Because a sex crime conviction can have long lasting consequences, a strong defense in court is crucial. In the event a jury or judge does hand down a conviction, it is not necessarily the end of the story. Under some circumstances, a person may appeal the conviction to a higher court to try to get it overturned.
As FindLaw explains, a substantial error must have occurred that negatively influenced the result of the case. An appeal is unlikely to succeed if minor errors happened that had no bearing on the outcome. A substantial error may involve the behavior of the court or the representation of the legal counsel of the defendant.
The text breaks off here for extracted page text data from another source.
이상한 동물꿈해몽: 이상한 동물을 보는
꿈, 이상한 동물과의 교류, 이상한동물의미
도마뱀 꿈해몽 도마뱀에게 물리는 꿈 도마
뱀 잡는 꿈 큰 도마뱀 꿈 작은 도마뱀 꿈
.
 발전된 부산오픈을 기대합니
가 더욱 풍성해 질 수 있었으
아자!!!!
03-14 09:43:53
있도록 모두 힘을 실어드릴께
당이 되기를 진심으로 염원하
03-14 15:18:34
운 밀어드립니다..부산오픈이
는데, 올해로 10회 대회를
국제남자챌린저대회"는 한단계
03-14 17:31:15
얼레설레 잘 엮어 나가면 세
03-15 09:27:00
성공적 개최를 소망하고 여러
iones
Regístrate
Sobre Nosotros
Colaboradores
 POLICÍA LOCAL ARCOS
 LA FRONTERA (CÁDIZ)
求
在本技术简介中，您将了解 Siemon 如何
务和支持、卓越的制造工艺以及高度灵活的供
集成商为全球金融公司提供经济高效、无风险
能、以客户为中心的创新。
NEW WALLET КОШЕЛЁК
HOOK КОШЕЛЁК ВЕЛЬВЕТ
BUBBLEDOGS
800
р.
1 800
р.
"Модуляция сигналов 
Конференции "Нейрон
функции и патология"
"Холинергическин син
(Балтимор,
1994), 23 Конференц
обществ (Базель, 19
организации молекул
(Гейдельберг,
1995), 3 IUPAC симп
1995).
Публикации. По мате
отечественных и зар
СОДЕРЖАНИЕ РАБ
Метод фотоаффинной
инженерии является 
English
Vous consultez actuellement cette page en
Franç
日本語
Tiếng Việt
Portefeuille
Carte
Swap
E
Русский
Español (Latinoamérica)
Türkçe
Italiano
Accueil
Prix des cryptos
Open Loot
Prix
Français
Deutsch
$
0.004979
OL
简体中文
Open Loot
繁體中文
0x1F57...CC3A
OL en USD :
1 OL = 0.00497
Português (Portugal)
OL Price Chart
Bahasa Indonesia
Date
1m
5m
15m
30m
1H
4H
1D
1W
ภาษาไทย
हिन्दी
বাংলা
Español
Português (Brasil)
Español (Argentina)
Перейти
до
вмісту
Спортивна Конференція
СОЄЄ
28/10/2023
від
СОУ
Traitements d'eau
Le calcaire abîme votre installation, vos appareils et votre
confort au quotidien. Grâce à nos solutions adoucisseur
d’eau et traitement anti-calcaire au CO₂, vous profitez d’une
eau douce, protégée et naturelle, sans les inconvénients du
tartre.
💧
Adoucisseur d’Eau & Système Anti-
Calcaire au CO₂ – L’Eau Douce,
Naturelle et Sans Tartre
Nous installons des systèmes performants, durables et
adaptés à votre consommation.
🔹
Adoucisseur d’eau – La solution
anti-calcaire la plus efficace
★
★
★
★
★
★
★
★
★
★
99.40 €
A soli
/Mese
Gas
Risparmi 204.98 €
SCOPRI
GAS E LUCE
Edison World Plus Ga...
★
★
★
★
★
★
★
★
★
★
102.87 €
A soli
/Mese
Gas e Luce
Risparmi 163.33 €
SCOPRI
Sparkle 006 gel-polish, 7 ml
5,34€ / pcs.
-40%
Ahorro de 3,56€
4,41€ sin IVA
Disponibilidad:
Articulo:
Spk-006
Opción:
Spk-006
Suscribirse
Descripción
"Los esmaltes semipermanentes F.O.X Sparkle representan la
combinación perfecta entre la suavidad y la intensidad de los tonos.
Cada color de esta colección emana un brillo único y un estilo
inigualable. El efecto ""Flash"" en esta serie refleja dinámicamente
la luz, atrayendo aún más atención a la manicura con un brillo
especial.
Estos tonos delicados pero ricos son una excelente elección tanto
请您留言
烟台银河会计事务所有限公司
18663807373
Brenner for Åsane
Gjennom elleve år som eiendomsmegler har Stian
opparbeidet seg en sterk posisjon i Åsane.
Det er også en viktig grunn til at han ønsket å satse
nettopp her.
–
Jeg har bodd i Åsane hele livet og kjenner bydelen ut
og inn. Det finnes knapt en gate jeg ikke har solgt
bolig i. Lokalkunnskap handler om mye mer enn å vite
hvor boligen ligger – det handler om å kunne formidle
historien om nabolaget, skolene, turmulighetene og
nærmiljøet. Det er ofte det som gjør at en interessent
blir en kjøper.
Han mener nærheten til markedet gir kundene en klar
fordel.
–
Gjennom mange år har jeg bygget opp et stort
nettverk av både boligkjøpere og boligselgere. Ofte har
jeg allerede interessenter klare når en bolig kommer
Evidence that does not support the verdict
In some cases, a person may argue that the evidence did not support a guilty verdict. This is not always easy because while appellate courts can review trial transcripts, they rarely view the presentation of evidence or hear the testimony of witnesses. However, the use of DNA evidence may reveal whether a judge should have allowed or disallowed certain evidence that could have led to an acquittal.
Court errors and abuse
Sometimes a court commits a plain error that impairs the rights of a defendant. For instance, a judge may miscalculate a sentence following a conviction. Sometimes a court may go further and impose a ruling that goes against the law or the facts presented in the case. A defendant may argue that the actions of a judge were completely arbitrary with no basis in the law or the facts of the case.
Ineffectual legal counsel
Some defendants are not well served by their attorneys. The Sixth Amendment to the Constitution states that Americans have a right to representation and a fair trial. Legal counsel that is incompetent and ineffective may negatively affect the outcome of a case, which may form the basis of an appeal.
Appeals by the prosecution
A person acquitted by a court of a sex crime may worry that the prosecution may also try to appeal the case. According to the American Bar Association, prosecutors rarely appeal a case they have lost because it would constitute double jeopardy under the Constitution. A few states do allow prosecutor appeals but only in limited cases to determine a point of law.